## [Description of the task]
Apart from the pictures, every line below is to be set down exactly.

## [Available records]
'''
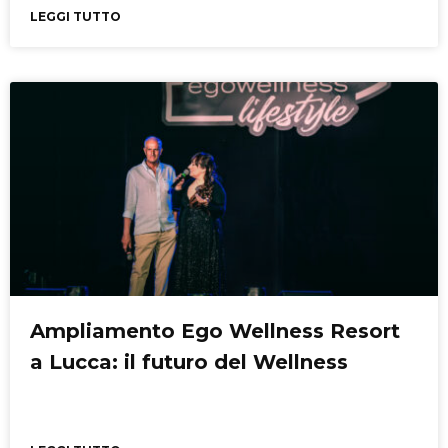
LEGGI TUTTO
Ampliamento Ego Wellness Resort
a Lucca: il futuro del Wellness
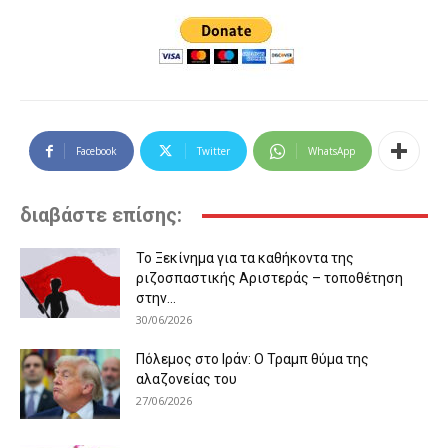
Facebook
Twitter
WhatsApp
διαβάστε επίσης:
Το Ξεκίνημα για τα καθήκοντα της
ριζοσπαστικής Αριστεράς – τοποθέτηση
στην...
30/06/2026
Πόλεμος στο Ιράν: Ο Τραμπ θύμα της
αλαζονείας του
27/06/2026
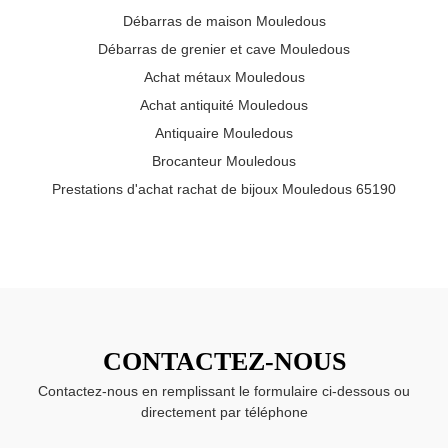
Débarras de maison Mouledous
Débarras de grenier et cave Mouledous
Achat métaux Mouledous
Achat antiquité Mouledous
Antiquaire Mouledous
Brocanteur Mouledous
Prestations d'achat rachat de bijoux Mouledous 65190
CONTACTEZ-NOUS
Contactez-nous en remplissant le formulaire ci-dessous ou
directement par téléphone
'''
## [Task result]
LEGGI TUTTO
Ampliamento Ego Wellness Resort
a Lucca: il futuro del Wellness
Facebook
Twitter
WhatsApp
διαβάστε επίσης:
Το Ξεκίνημα για τα καθήκοντα της
ριζοσπαστικής Αριστεράς – τοποθέτηση
στην...
30/06/2026
Πόλεμος στο Ιράν: Ο Τραμπ θύμα της
αλαζονείας του
27/06/2026
Débarras de maison Mouledous
Débarras de grenier et cave Mouledous
Achat métaux Mouledous
Achat antiquité Mouledous
Antiquaire Mouledous
Brocanteur Mouledous
Prestations d'achat rachat de bijoux Mouledous 65190
CONTACTEZ-NOUS
Contactez-nous en remplissant le formulaire ci-dessous ou
directement par téléphone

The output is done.